### Task item
From the first line down to the line containing "Специнструмент", print the records below exactly, leaving every picture out.

### Entries provided
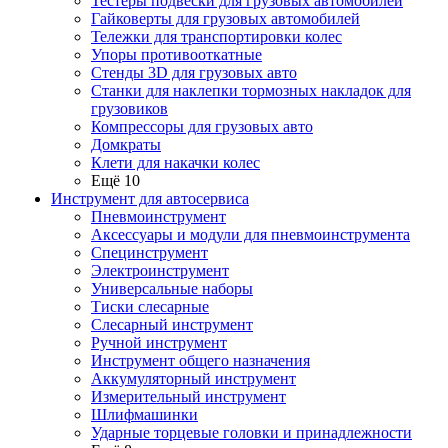
Тестеры подвески для грузовых автомобилей
Гайковерты для грузовых автомобилей
Тележки для транспортировки колес
Упоры противооткатные
Стенды 3D для грузовых авто
Станки для наклепки тормозных накладок для
грузовиков
Компрессоры для грузовых авто
Домкраты
Клети для накачки колес
Ещё 10
Инструмент для автосервиса
Пневмоинструмент
Аксессуары и модули для пневмоинструмента
Специнструмент
Электроинструмент
Универсальные наборы
Тиски слесарные
Слесарный инструмент
Ручной инструмент
Инструмент общего назначения
Аккумуляторный инструмент
Измерительный инструмент
Шлифмашинки
Ударные торцевые головки и принадлежности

### Your solution
Тестеры подвески для грузовых автомобилей
Гайковерты для грузовых автомобилей
Тележки для транспортировки колес
Упоры противооткатные
Стенды 3D для грузовых авто
Станки для наклепки тормозных накладок для
грузовиков
Компрессоры для грузовых авто
Домкраты
Клети для накачки колес
Ещё 10
Инструмент для автосервиса
Пневмоинструмент
Аксессуары и модули для пневмоинструмента
Специнструмент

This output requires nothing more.